▸ DATA UNDER STUDY
● ● ● ●

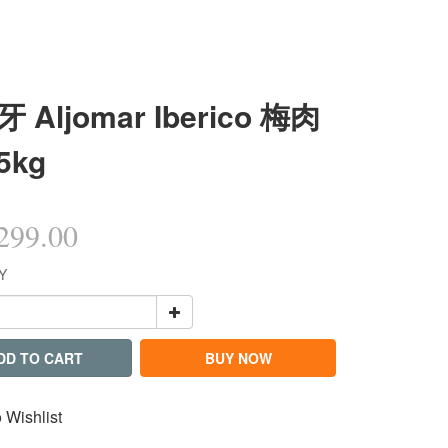
 Aljomar Iberico 梅肉
5kg
99.00
Y
DD TO CART
BUY NOW
 Wishlist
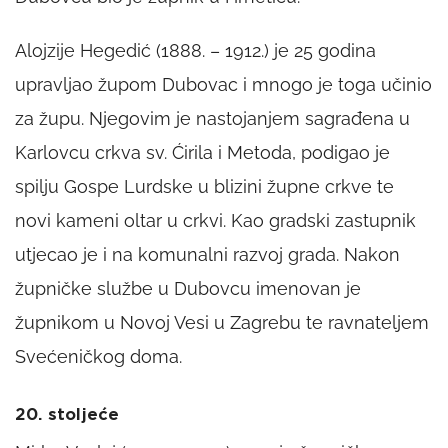
Alojzije Hegedić (1888. – 1912.) je 25 godina
upravljao župom Dubovac i mnogo je toga učinio
za župu. Njegovim je nastojanjem sagrađena u
Karlovcu crkva sv. Ćirila i Metoda, podigao je
spilju Gospe Lurdske u blizini župne crkve te
novi kameni oltar u crkvi. Kao gradski zastupnik
utjecao je i na komunalni razvoj grada. Nakon
župničke službe u Dubovcu imenovan je
župnikom u Novoj Vesi u Zagrebu te ravnateljem
Svećeničkog doma.
20. stoljeće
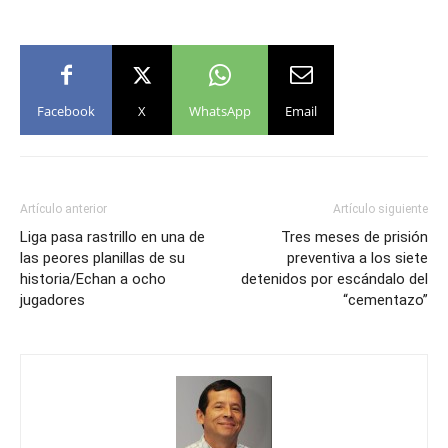
Facebook
X
WhatsApp
Email
Artículo anterior
Artículo siguiente
Liga pasa rastrillo en una de
Tres meses de prisión
las peores planillas de su
preventiva a los siete
historia/Echan a ocho
detenidos por escándalo del
jugadores
“cementazo”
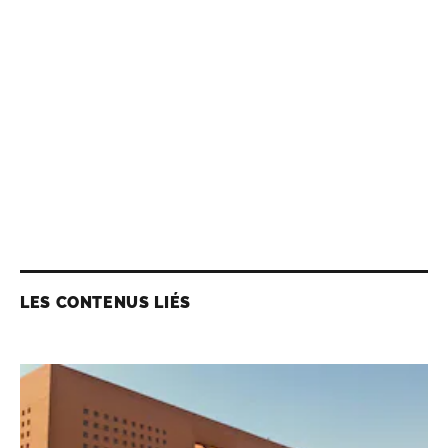
LES CONTENUS LIÉS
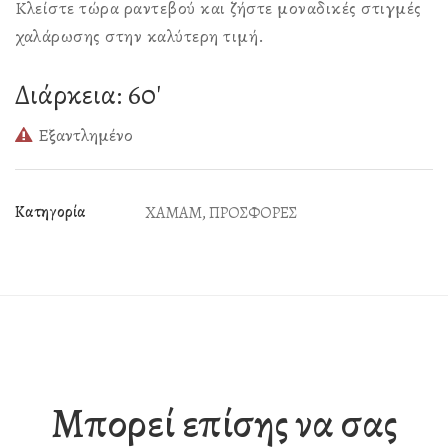
Κλείστε τώρα ραντεβού και ζήστε μοναδικές στιγμές
χαλάρωσης στην καλύτερη τιμή.
Διάρκεια: 60′
Εξαντλημένο
Κατηγορία
XAMAM
,
ΠΡΟΣΦΟΡΕΣ
Μπορεί επίσης να σας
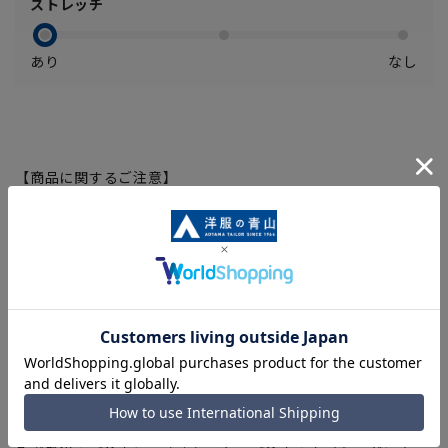
ストレッチ
あり
なし
【商品に関するご注意】
■ゆとり感には個人差があります。サイズ表を確認の上、ご購
入の目安としてご利用ください。
■ブラウザやお使いのモニター環境、室内外等の撮影時の環境
下での光加減により、実際の商品と掲載画像の色味が異なる場
合がございます。
■生地や仕様・デザインにより、着用感や実際のサイズ表に若
干の誤差が生じる場合がございます。予めご了承ください。
■店舗や各モールサイトと商品在庫を共有しております関係
上、ご注文いただいたタイミングにより欠品が発生し、ご注文
を完了できない場合がございます。予めご了承ください。(お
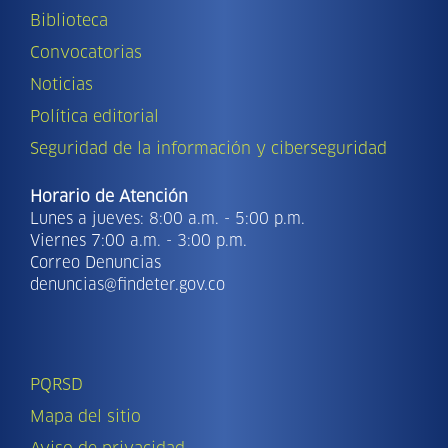
Biblioteca
Convocatorias
Noticias
Política editorial
Seguridad de la información y ciberseguridad
Horario de Atención
Lunes a jueves: 8:00 a.m. - 5:00 p.m.
Viernes 7:00 a.m. - 3:00 p.m.
Correo Denuncias
denuncias@findeter.gov.co
PQRSD
Mapa del sitio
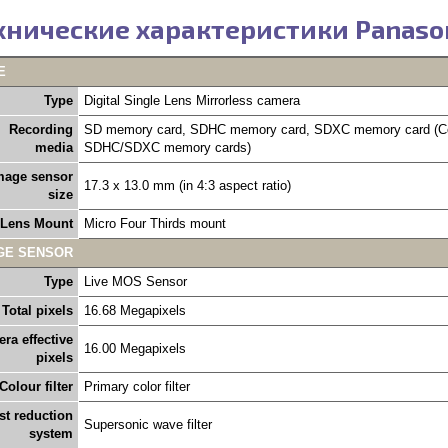
хнические характеристики Panaso
E
Type
Digital Single Lens Mirrorless camera
Recording
SD memory card, SDHC memory card, SDXC memory card (Com
media
SDHC/SDXC memory cards)
mage sensor
17.3 x 13.0 mm (in 4:3 aspect ratio)
size
Lens Mount
Micro Four Thirds mount
GE SENSOR
Type
Live MOS Sensor
Total pixels
16.68 Megapixels
ra effective
16.00 Megapixels
pixels
Colour filter
Primary color filter
st reduction
Supersonic wave filter
system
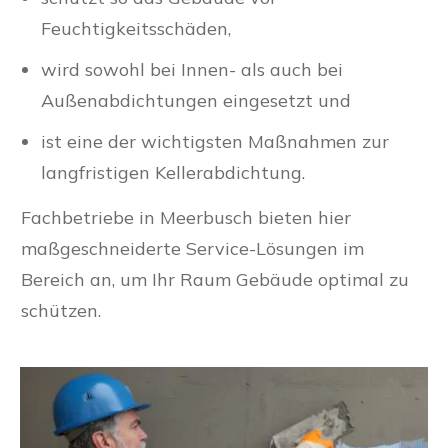
Feuchtigkeitsschäden,
wird sowohl bei Innen- als auch bei
Außenabdichtungen eingesetzt und
ist eine der wichtigsten Maßnahmen zur
langfristigen Kellerabdichtung.
Fachbetriebe in Meerbusch bieten hier
maßgeschneiderte Service-Lösungen im
Bereich an, um Ihr Raum Gebäude optimal zu
schützen.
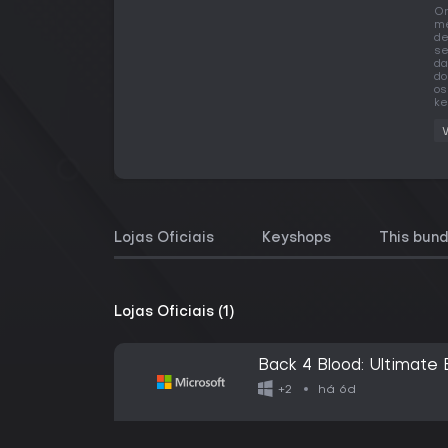
O
me
de
se
da
do
os
ke
Lojas Oficiais
Keyshops
This bund
Lojas Oficiais (1)
Back 4 Blood: Ultimate 
há 6d
+2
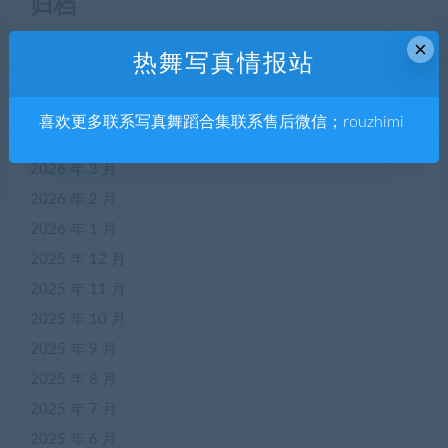
归档
×
2026 年 7 月
热舞写真情报站
2026 年 6 月
2026 年 5 月
喜欢更多联系写真舞蹈合集联系售后微信；rouzhimi
2026 年 4 月
2026 年 3 月
2026 年 2 月
2026 年 1 月
2025 年 12 月
2025 年 11 月
2025 年 10 月
2025 年 9 月
2025 年 8 月
2025 年 7 月
2025 年 6 月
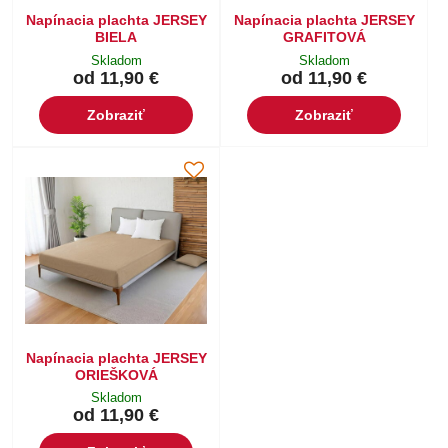
Napínacia plachta JERSEY
Napínacia plachta JERSEY
BIELA
GRAFITOVÁ
Skladom
Skladom
od 11,90 €
od 11,90 €
Zobraziť
Zobraziť
Napínacia plachta JERSEY
ORIEŠKOVÁ
Skladom
od 11,90 €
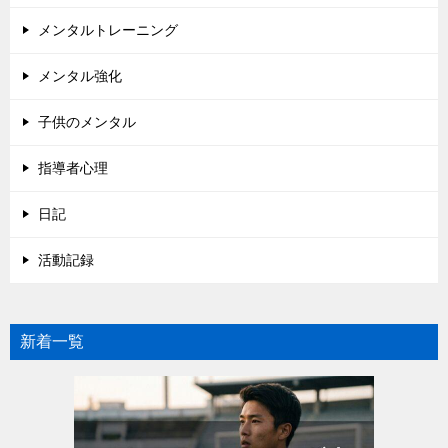
メンタルトレーニング
メンタル強化
子供のメンタル
指導者心理
日記
活動記録
新着一覧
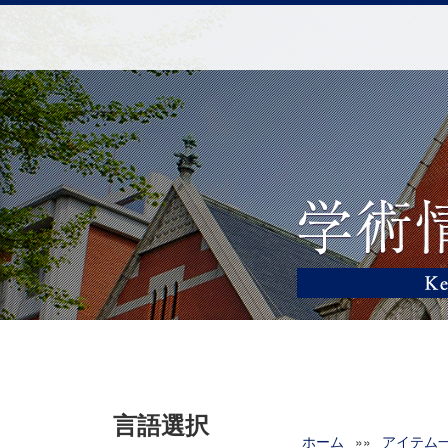
言語選択
ホーム
»»
アイテム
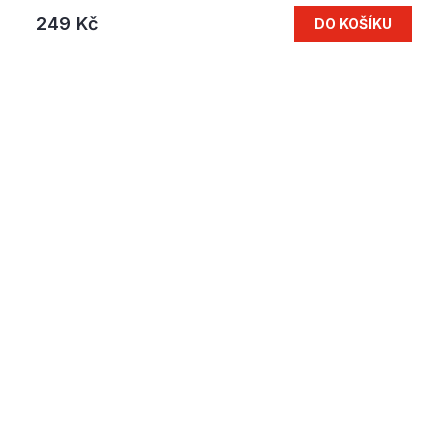
249 Kč
DO KOŠÍKU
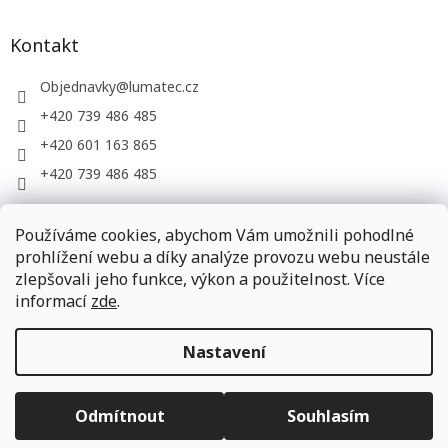
Kontakt
Objednavky
@
lumatec.cz
+420 739 486 485
+420 601 163 865
+420 739 486 485
Používáme cookies, abychom Vám umožnili pohodlné
LUMATEC, s.r.o. - web společnosti
prohlížení webu a díky analýze provozu webu neustále
zlepšovali jeho funkce, výkon a použitelnost. Více
informací
zde
.
Vytvořil Shoptet
Nastavení
Copyright 2026
LUMATEC.store
. Všechna práva vyhrazena.
Odmítnout
Souhlasím
Upravit nastavení cookies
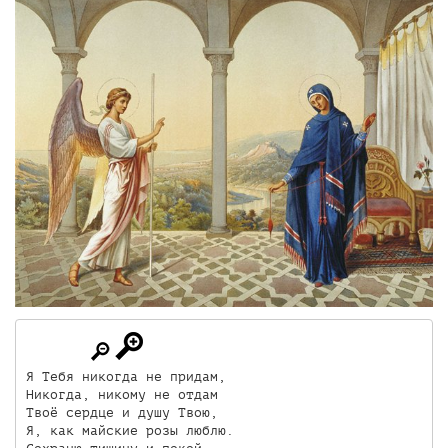
Я Тебя никогда не придам,

Никогда, никому не отдам

Твоё сердце и душу Твою,

Я, как майские розы люблю.
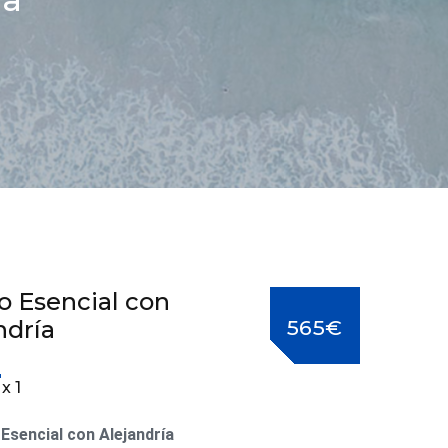
o Esencial con
ndría
565€
x 1
Esencial con Alejandría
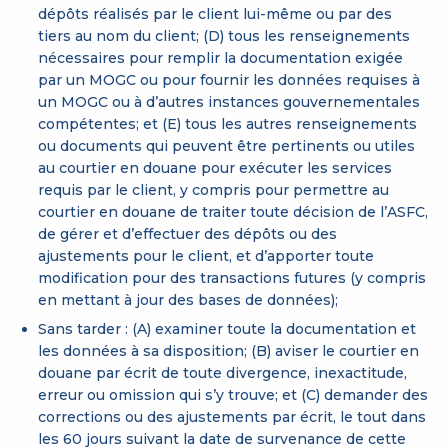
dépôts réalisés par le client lui-même ou par des
tiers au nom du client; (D) tous les renseignements
nécessaires pour remplir la documentation exigée
par un MOGC ou pour fournir les données requises à
un MOGC ou à d’autres instances gouvernementales
compétentes; et (E) tous les autres renseignements
ou documents qui peuvent être pertinents ou utiles
au courtier en douane pour exécuter les services
requis par le client, y compris pour permettre au
courtier en douane de traiter toute décision de l’ASFC,
de gérer et d’effectuer des dépôts ou des
ajustements pour le client, et d’apporter toute
modification pour des transactions futures (y compris
en mettant à jour des bases de données);
Sans tarder : (A) examiner toute la documentation et
les données à sa disposition; (B) aviser le courtier en
douane par écrit de toute divergence, inexactitude,
erreur ou omission qui s’y trouve; et (C) demander des
corrections ou des ajustements par écrit, le tout dans
les 60 jours suivant la date de survenance de cette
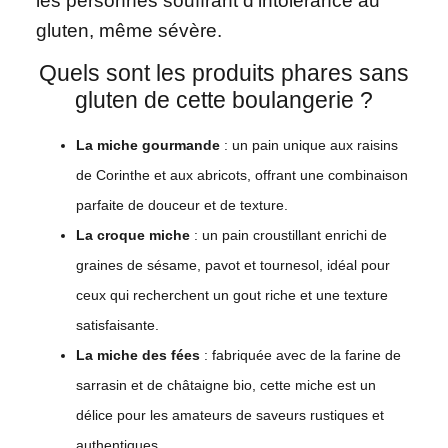
les personnes souffrant d’intolérance au
gluten, même sévère.
Quels sont les produits phares sans
gluten de cette boulangerie ?
La miche gourmande
: un pain unique aux raisins
de Corinthe et aux abricots, offrant une combinaison
parfaite de douceur et de texture.
La croque miche
: un pain croustillant enrichi de
graines de sésame, pavot et tournesol, idéal pour
ceux qui recherchent un gout riche et une texture
satisfaisante.
La miche des fées
: fabriquée avec de la farine de
sarrasin et de châtaigne bio, cette miche est un
délice pour les amateurs de saveurs rustiques et
authentiques.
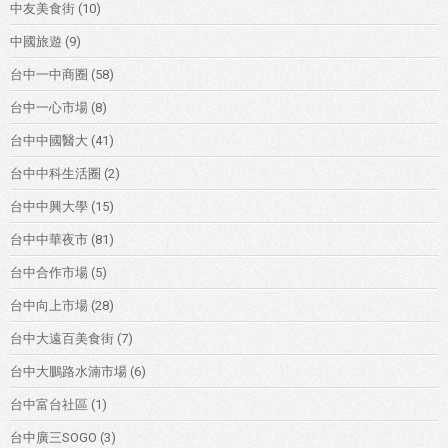
中友美食街
(10)
中國旅遊
(9)
台中一中商圈
(58)
台中一心市場
(8)
台中中國醫大
(41)
台中中科生活圈
(2)
台中中興大學
(15)
台中中華夜市
(81)
台中合作市場
(5)
台中向上市場
(28)
台中大遠百美食街
(7)
台中大鵬路水湳市場
(6)
台中富台社區
(1)
台中廣三SOGO
(3)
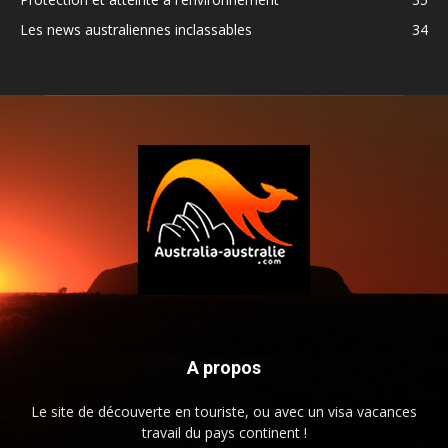
Les news australiennes inclassables
34
A propos
Le site de découverte en touriste, ou avec un visa vacances
travail du pays continent !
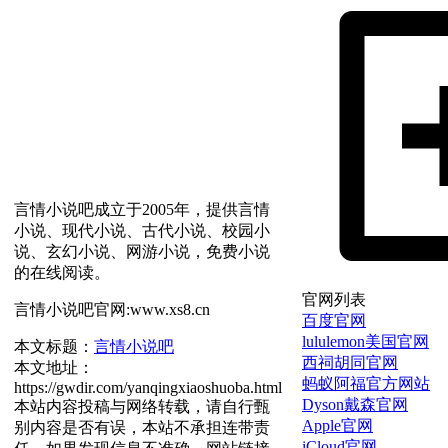
言情小说吧成立于2005年，提供言情
小说、现代小说、古代小说、校园小
说、玄幻小说、网游小说，免费小说
的在线阅读。
官网列表
言情小说吧官网:www.xs8.cn
百度官网
lululemon美国官网
本文标题：
言情小说吧
西祠胡同官网
本文地址：
蚂蚁阿福官方网站
https://gwdir.com/yanqingxiaoshuoba.html
Dyson戴森官网
本站内容投稿与网络转载，请自行甄
Apple官网
别内容是否有误，本站不承担连带责
iCloud官网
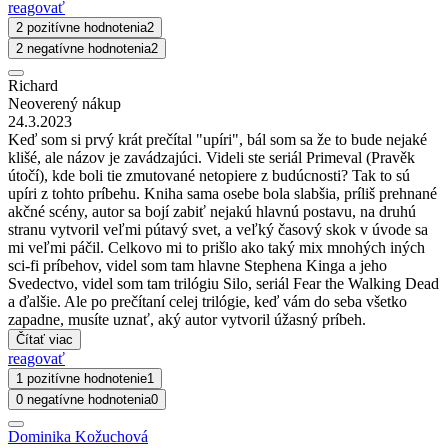
reagovať
2 pozitívne hodnotenia
2
2 negatívne hodnotenia
2
Richard
Neoverený nákup
24.3.2023
Keď som si prvý krát prečítal "upíri", bál som sa že to bude nejaké
klišé, ale názov je zavádzajúci. Videli ste seriál Primeval (Pravěk
útočí), kde boli tie zmutované netopiere z budúcnosti? Tak to sú
upíri z tohto príbehu. Kniha sama osebe bola slabšia, príliš prehnané
akčné scény, autor sa bojí zabiť nejakú hlavnú postavu, na druhú
stranu vytvoril veľmi pútavý svet, a veľký časový skok v úvode sa
mi veľmi páčil. Celkovo mi to prišlo ako taký mix mnohých iných
sci-fi príbehov, videl som tam hlavne Stephena Kinga a jeho
Svedectvo, videl som tam trilógiu Silo, seriál Fear the Walking Dead
a ďalšie. Ale po prečítaní celej trilógie, keď vám do seba všetko
zapadne, musíte uznať, aký autor vytvoril úžasný príbeh.
Čítať viac
reagovať
1 pozitívne hodnotenie
1
0 negatívne hodnotenia
0
Dominika Kožuchová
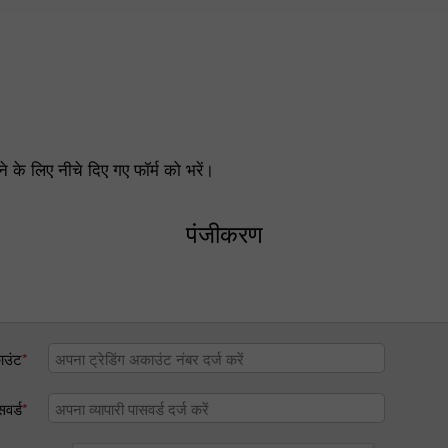
रने के लिए नीचे दिए गए फॉर्म को भरें।
पंजीकरण
ाउंट
*
सवर्ड
*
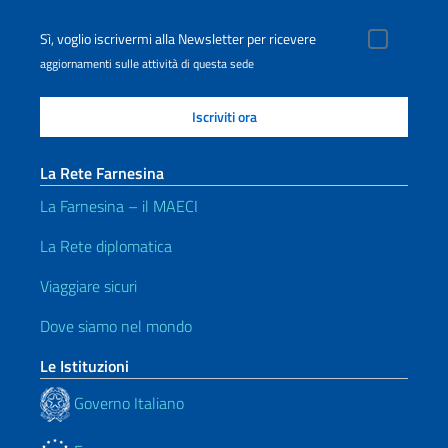
Sì, voglio iscrivermi alla Newsletter per ricevere
aggiornamenti sulle attività di questa sede
La Rete Farnesina
La Farnesina – il MAECI
La Rete diplomatica
Viaggiare sicuri
Dove siamo nel mondo
Le Istituzioni
Governo Italiano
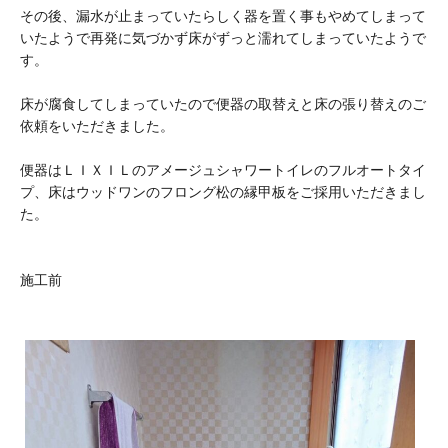
その後、漏水が止まっていたらしく器を置く事もやめてしまって
いたようで再発に気づかず床がずっと濡れてしまっていたようで
す。
床が腐食してしまっていたので便器の取替えと床の張り替えのご
依頼をいただきました。
便器はＬＩＸＩＬのアメージュシャワートイレのフルオートタイ
プ、床はウッドワンのフロング松の縁甲板をご採用いただきまし
た。
施工前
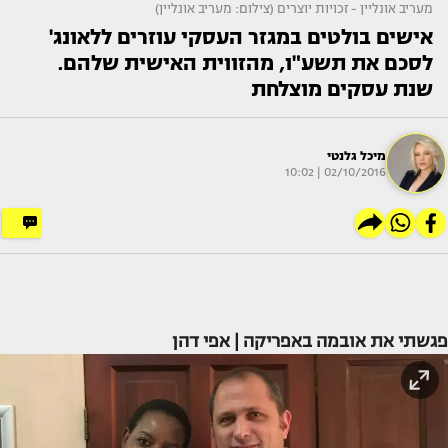
מעריב אונליין - זכויות יוצרים (צילום: מעריב אונליין)
אישים בולטים במגזר העסקי עוזרים ללאונג'
לסכם את תשע"ו, מהזווית האישית שלהם.
שנת עסקים מוצלחת
מיכל גלנטי
02/10/2016 | 10:02
פגשתי את אובמה באפריקה | אפי דהן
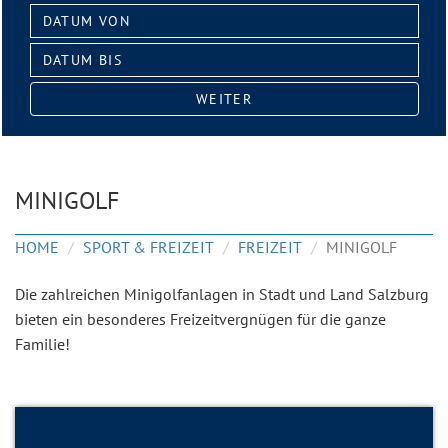
Datum
von:
Datum
bis:
WEITER
MINIGOLF
HOME
SPORT & FREIZEIT
FREIZEIT
MINIGOLF
Die zahlreichen Minigolfanlagen in Stadt und Land Salzburg
bieten ein besonderes Freizeitvergnügen für die ganze
Familie!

● ● ● ●

What you write out is the stretch of entries from the line containing "Micro Four Thirds mount" to the line containing "maßgeschneiderte Service-Lösungen im", word for word, with both end lines and no pictures.

Micro Four Thirds mount
GE SENSOR
Type
Live MOS Sensor
Total pixels
16.68 Megapixels
ra effective
16.00 Megapixels
pixels
Colour filter
Primary color filter
st reduction
Supersonic wave filter
system
Feuchtigkeitsschäden,
wird sowohl bei Innen- als auch bei
Außenabdichtungen eingesetzt und
ist eine der wichtigsten Maßnahmen zur
langfristigen Kellerabdichtung.
Fachbetriebe in Meerbusch bieten hier
maßgeschneiderte Service-Lösungen im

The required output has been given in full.